Richards & Hartzog on Relationships and Data Protection

Neil M. Richards (Washington University School of Law, Yale Information Society Project, Stanford Center for Internet and Society) and Woodrow Hartzog (Northeastern University School of Law and Khoury College of Computer Sciences, Center for Law, Innovation and Creativity (CLIC), Stanford Law School Center for Internet and Society) have posted “A Relational Turn for Data Protection?” (4 European Data Protection Law Review 1 (2020)) to SSRN. Here is the abstract:

While most approaches to privacy and data protection focus on the data, we explore an alternative approach: focusing on relationships. It looks at how the people who expose themselves and the people that are inviting that disclosure relate to each other. It is concerned with what powerful parties owe to vulnerable parties not just with their personal information, but with the things they see, the things they can click, the decisions that are made about them. It’s less about the nature of data and more about the nature of power. And it can make data protection work better. We call this the relational turn in privacy law.

The relational approach has deep roots in American and English law, and a growing group of scholars in North America are starting to appreciate the virtues of such an approach, whether framed in terms of privacy as trust or information fiduciaries. The clear advantage of a relational approach is that it is acutely sensitive to the power disparities within information relationships, such as those between humans and platforms. Relational models of this sort protect against self-dealing and duties of care protect against dangerous behavior. Data protection regimes like the American “notice and choice” model or the more robust GDPR, by contrast, target, imbalances of power within relationships more indirectly by looking to the nature of the data.
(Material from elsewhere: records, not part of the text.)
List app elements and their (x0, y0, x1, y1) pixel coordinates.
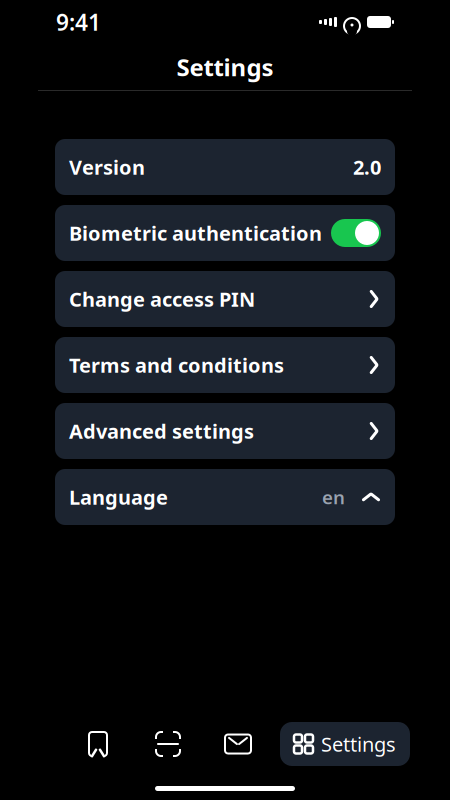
staticText: Biometric authentication (69, 220, 322, 246)
staticText: Settings (176, 51, 274, 83)
staticText: Terms and conditions (69, 352, 284, 378)
staticText: Language (69, 484, 168, 510)
button[interactable]: Bookmarks (70, 722, 126, 766)
button[interactable]: Advanced settings (55, 403, 395, 459)
button[interactable]: Mail (210, 722, 266, 766)
staticText: Advanced settings (69, 418, 254, 444)
staticText: 9:41 (56, 7, 101, 37)
button[interactable]: Terms and conditions (55, 337, 395, 393)
button[interactable]: Change access PIN (55, 271, 395, 327)
button[interactable]: Scan (140, 722, 196, 766)
button[interactable]: Language (55, 469, 395, 525)
staticText: en (322, 485, 345, 509)
staticText: Settings (321, 731, 396, 757)
button[interactable]: Biometric authentication (55, 205, 395, 261)
button[interactable]: Settings (280, 722, 410, 766)
staticText: Change access PIN (69, 286, 255, 312)
staticText: Version (69, 154, 145, 180)
staticText: 2.0 (353, 154, 381, 180)
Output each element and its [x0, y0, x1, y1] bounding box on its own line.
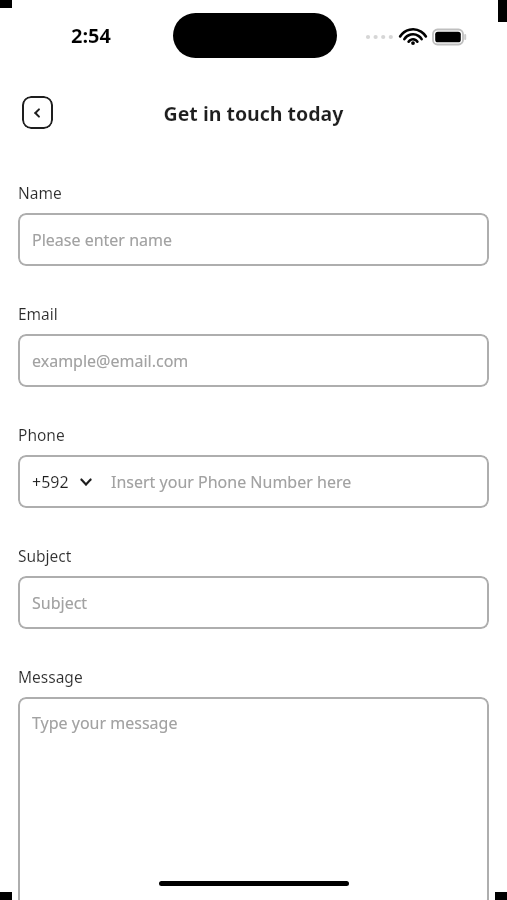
staticText: Message: [18, 666, 83, 687]
button[interactable]: Subject: [18, 576, 489, 629]
staticText: Phone: [18, 424, 65, 445]
staticText: Name: [18, 182, 62, 203]
staticText: +592: [32, 471, 69, 493]
staticText: 2:54: [71, 22, 111, 49]
staticText: example@email.com: [32, 350, 189, 372]
staticText: Get in touch today: [0, 100, 507, 127]
staticText: Subject: [18, 545, 72, 566]
staticText: Type your message: [32, 712, 178, 734]
button[interactable]: example@email.com: [18, 334, 489, 387]
button[interactable]: Please enter name: [18, 213, 489, 266]
button[interactable]: Back: [22, 96, 53, 129]
button[interactable]: Type your message: [18, 697, 489, 900]
staticText: Insert your Phone Number here: [111, 471, 352, 493]
button[interactable]: Select country code: [18, 455, 489, 508]
staticText: Subject: [32, 592, 88, 614]
staticText: Please enter name: [32, 229, 172, 251]
button[interactable]: Select country code: [32, 471, 93, 493]
staticText: Email: [18, 303, 58, 324]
We think a relational turn for data protection would be superior to the current model. A relational turn would provide a path towards more substantive rules that would limit how peoples’ data could be used against them. It would focus on the real problem that privacy and data protection law should tackle – the power consequences of information relationships, making legitimacy of processing a question of fundamental fairness rather than data hygiene. Substantive data rules would demand more than that data serve a ‘legitimate interest’ of the data processor. They would focus on the power consequences of processing on the data subject, whether we apply some version of the classic fiduciary duties of care, confidentiality, and loyalty, or the trust-promoting duties of honesty, protection, discretion, and loyalty that we have called for in other work. Perhaps equally important, relational duties allow for a decoupling of choice and consent. People would be protected no matter what they choose. It’s time for data protection’s relational turn.